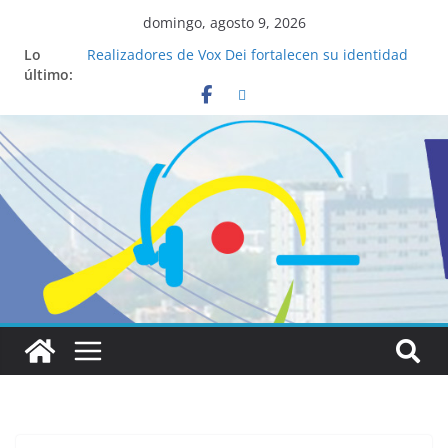
domingo, agosto 9, 2026
Lo
Realizadores de Vox Dei fortalecen su identidad
último:
institucional y habilidades en comunicación
visual
La ciencia desvela los 5 secretos que tiene
fácilmente un católico para convertirse en
“Superancianos”
Pop Up Market atrae a cientos de visitantes y
dinamiza la economía local
Salud mental a la mesa: la importancia de
hablarlo en familia
Lo que tienen en común la nueva Película Toy
Story 5 y el Papa León XIV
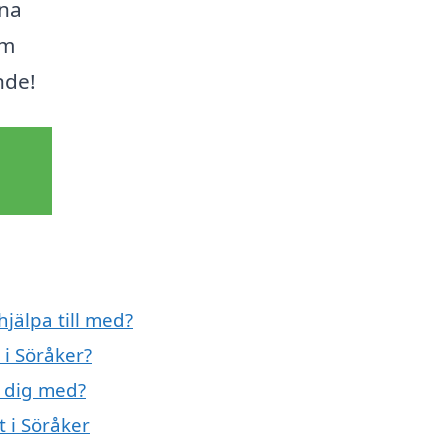
ina
em
nde!
jälpa till med?
 i Söråker?
a dig med?
t i Söråker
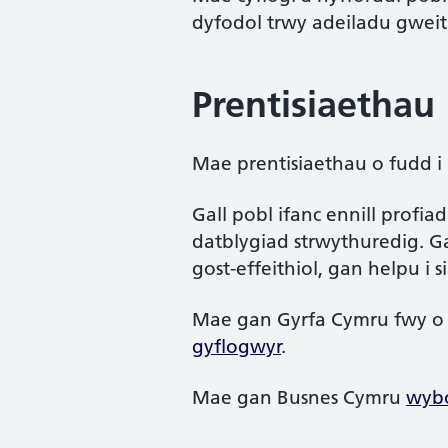
dyfodol trwy adeiladu gweit
Prentisiaethau
Mae prentisiaethau o fudd i 
Gall pobl ifanc ennill profia
datblygiad strwythuredig. Ga
gost-effeithiol, gan helpu i 
Mae gan Gyrfa Cymru fwy 
gyflogwyr
.
Mae gan Busnes Cymru
wybo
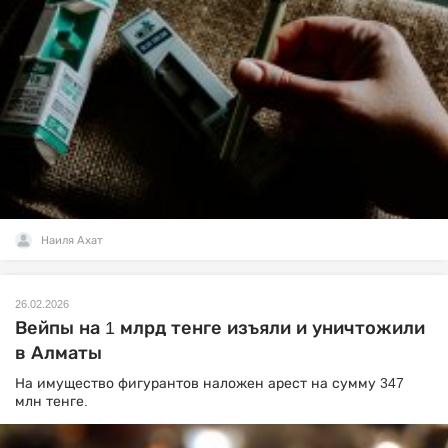
Наиля Ахат
26.02.2026
Вейпы на 1 млрд тенге изъяли и уничтожили
в Алматы
На имущество фигурантов наложен арест на сумму 347
млн тенге.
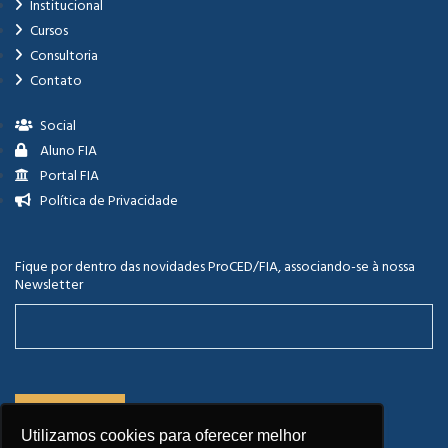
Institucional
Cursos
Consultoria
Contato
Social
Aluno FIA
Portal FIA
Política de Privacidade
Fique por dentro das novidades ProCED/FIA, associando-se à nossa
Newsletter
Utilizamos cookies para oferecer melhor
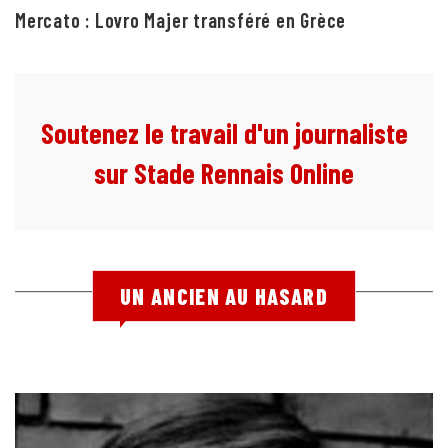
Mercato : Lovro Majer transféré en Grèce
Soutenez le travail d'un journaliste
sur Stade Rennais Online
UN ANCIEN AU HASARD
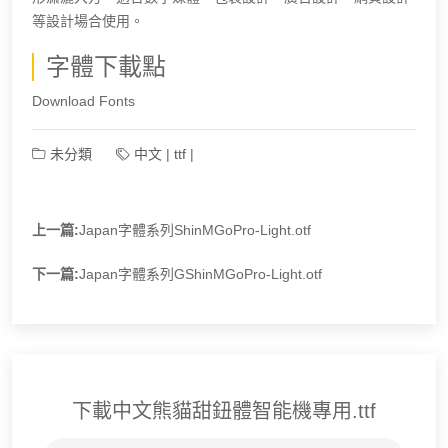
等設計場合使用。
字體下載點
Download Fonts
未分類
中文
|
ttf
|
上一篇:
Japan字體系列ShinMGoPro-Light.otf
下一篇:
Japan字體系列GShinMGoPro-Light.otf
下載中文熊貓甜鈕體智能機專用.ttf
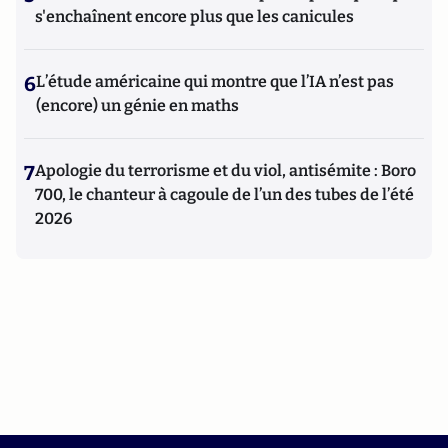
s'enchaînent encore plus que les canicules
6
L’étude américaine qui montre que l’IA n’est pas
(encore) un génie en maths
7
Apologie du terrorisme et du viol, antisémite : Boro
700, le chanteur à cagoule de l’un des tubes de l’été
2026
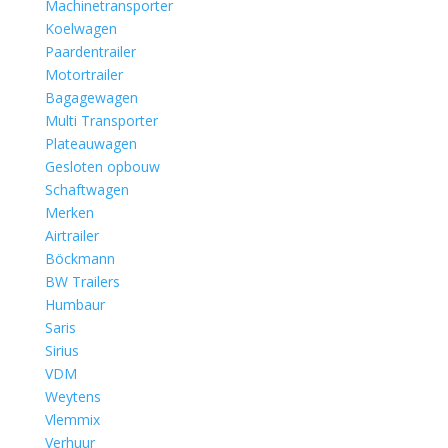
Machinetransporter
Koelwagen
Paardentrailer
Motortrailer
Bagagewagen
Multi Transporter
Plateauwagen
Gesloten opbouw
Schaftwagen
Merken
Airtrailer
Böckmann
BW Trailers
Humbaur
Saris
Sirius
VDM
Weytens
Vlemmix
Verhuur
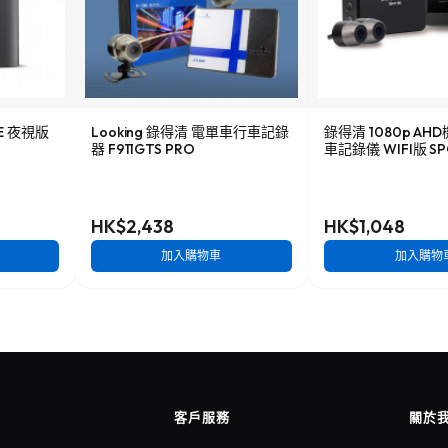
NE 夜視版
Looking 錄得清 電單車行車記錄
錄得清 1080p A
器 F911GTS PRO
車記錄儀 WIFI版 SP
HK$2,438
HK$1,048
加入購物車
加入購物
客戶服務
關於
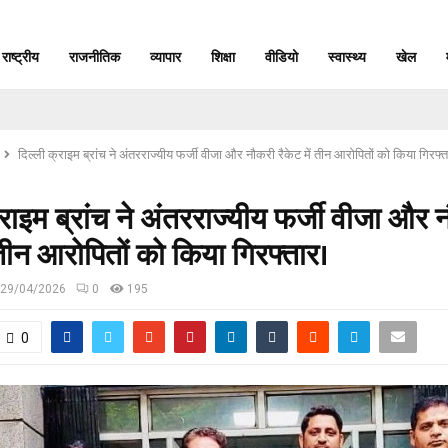
राष्ट्रीय
राजनीतिक
व्यापार
शिक्षा
वीडियो
स्वास्थ्य
खेल
दिल्ली क्राइम ब्रांच ने अंतरराज्यीय फर्जी वीजा और नौकरी रैकेट में तीन आरोपितों को किया गिरफ्
्राइम ब्रांच ने अंतरराज्यीय फर्जी वीजा और 
ं तीन आरोपितों को किया गिरफ्तार।
29/04/2026
0
195
0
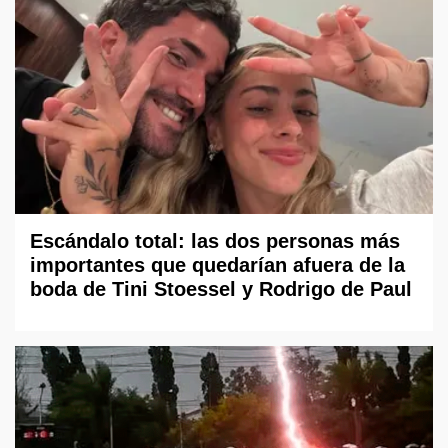
Escándalo total: las dos personas más
importantes que quedarían afuera de la
boda de Tini Stoessel y Rodrigo de Paul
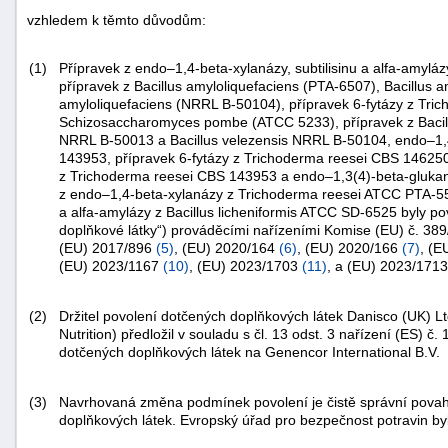
vzhledem k těmto důvodům:
(1)
Přípravek z endo–1,4-beta-xylanázy, subtilisinu a alfa-amyláz
přípravek z
Bacillus amyloliquefaciens
(PTA-6507),
Bacillus a
amyloliquefaciens
(NRRL B-50104), přípravek 6-fytázy z
Tric
Schizosaccharomyces pombe
(ATCC 5233), přípravek z
Baci
NRRL B-50013 a
Bacillus velezensis
NRRL B-50104, endo–1,4
143953, přípravek 6-fytázy z
Trichoderma reesei
CBS 146250,
z
Trichoderma reesei
CBS 143953 a endo–1,3(4)-beta-gluka
z endo–1,4-beta-xylanázy z
Trichoderma reesei
ATCC PTA-55
a alfa-amylázy z
Bacillus licheniformis
ATCC SD-6525 byly povo
doplňkové látky“) prováděcími nařízeními Komise (EU) č. 38
(EU) 2017/896
(
5
)
, (EU) 2020/164
(
6
)
, (EU) 2020/166
(
7
)
, (
(EU) 2023/1167
(
10
)
, (EU) 2023/1703
(
11
)
, a (EU) 2023/171
(2)
Držitel povolení dotčených doplňkových látek Danisco (UK) L
Nutrition) předložil v souladu s čl. 13 odst. 3 nařízení (ES) 
+náhrady
dotčených doplňkových látek na Genencor International B.V.
(3)
Navrhovaná změna podmínek povolení je čistě správní pova
doplňkových látek. Evropský úřad pro bezpečnost potravin byl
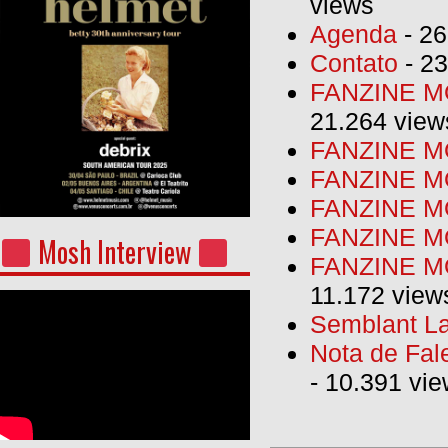
views
Agenda
- 26
Contato
- 23
FANZINE MO
21.264 view
FANZINE MO
FANZINE MO
FANZINE MO
FANZINE M
Mosh Interview
FANZINE MO
11.172 view
Semblant La
Nota de Fal
- 10.391 vi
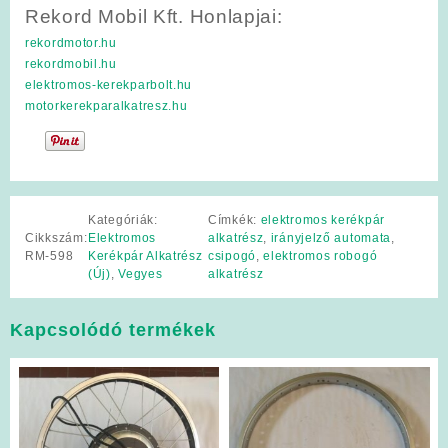
Rekord Mobil Kft. Honlapjai:
rekordmotor.hu
rekordmobil.hu
elektromos-kerekparbolt.hu
motorkerekparalkatresz.hu
Kategóriák:
Címkék:
elektromos kerékpár
Cikkszám:
Elektromos
alkatrész
,
irányjelző automata
,
RM-598
Kerékpár Alkatrész
csipogó
,
elektromos robogó
(Új)
,
Vegyes
alkatrész
Kapcsolódó termékek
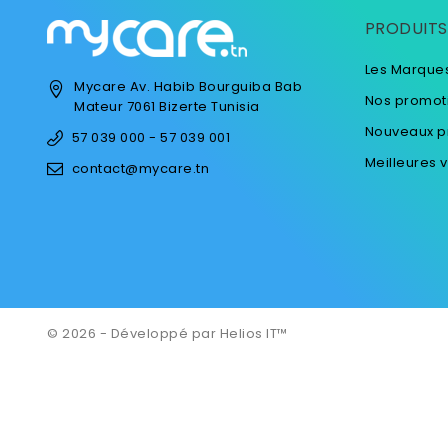
PRODUITS
Les Marque
Mycare
Av. Habib Bourguiba
Bab
Nos promot
Mateur
7061 Bizerte
Tunisia
Nouveaux p
57 039 000 - 57 039 001
Meilleures 
contact@mycare.tn
© 2026 - Développé par Helios IT™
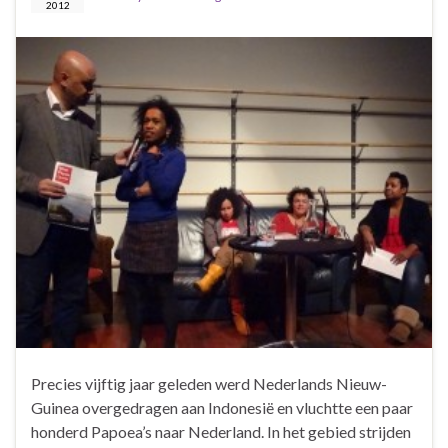
2012
Precies vijftig jaar geleden werd Nederlands Nieuw-
Guinea overgedragen aan Indonesië en vluchtte een paar
honderd Papoea’s naar Nederland. In het gebied strijden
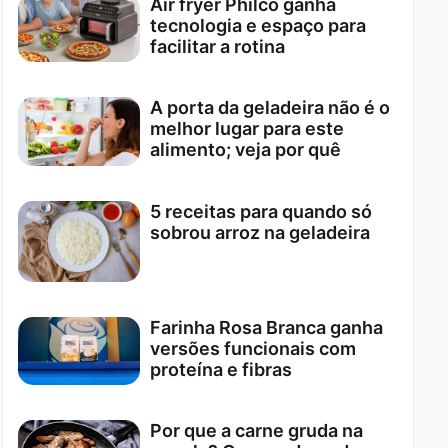
Air fryer Philco ganha
tecnologia e espaço para
facilitar a rotina
A porta da geladeira não é o
melhor lugar para este
alimento; veja por quê
5 receitas para quando só
sobrou arroz na geladeira
Farinha Rosa Branca ganha
versões funcionais com
proteína e fibras
Por que a carne gruda na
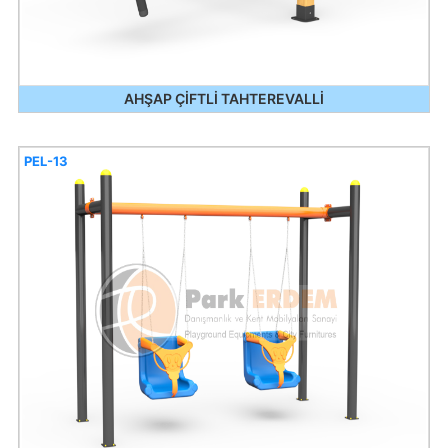
AHŞAP ÇİFTLİ TAHTEREVALLİ
PEL-13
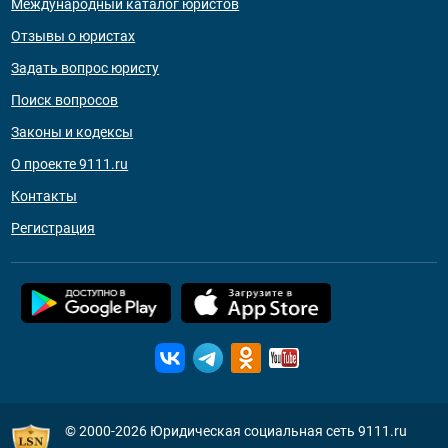
Международный каталог юристов
Отзывы о юристах
Задать вопрос юристу
Поиск вопросов
Законы и кодексы
О проекте 9111.ru
Контакты
Регистрация
© 2000-2026
Юридическая социальная сеть 9111.ru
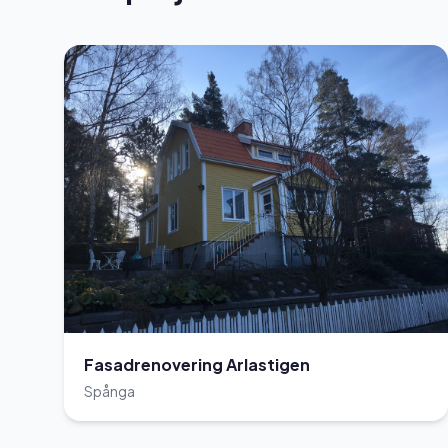
Fasadrenovering Arlastigen
Spånga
★ ★ ★ ★
◆ Work required
Print only the lines from the opening line of the listing to the line containing "datblygiad strwythuredig. Ga", inclusive, exactly as they appear and without pictures.

◆ Exercise output
domingo, agosto 9, 2026
Lo
Realizadores de Vox Dei fortalecen su identidad
último:
institucional y habilidades en comunicación
visual
La ciencia desvela los 5 secretos que tiene
fácilmente un católico para convertirse en
“Superancianos”
Pop Up Market atrae a cientos de visitantes y
dinamiza la economía local
Salud mental a la mesa: la importancia de
hablarlo en familia
Lo que tienen en común la nueva Película Toy
Story 5 y el Papa León XIV
ina
em
nde!
jälpa till med?
 i Söråker?
a dig med?
t i Söråker
dyfodol trwy adeiladu gweit
Prentisiaethau
Mae prentisiaethau o fudd i 
Gall pobl ifanc ennill profia
datblygiad strwythuredig. Ga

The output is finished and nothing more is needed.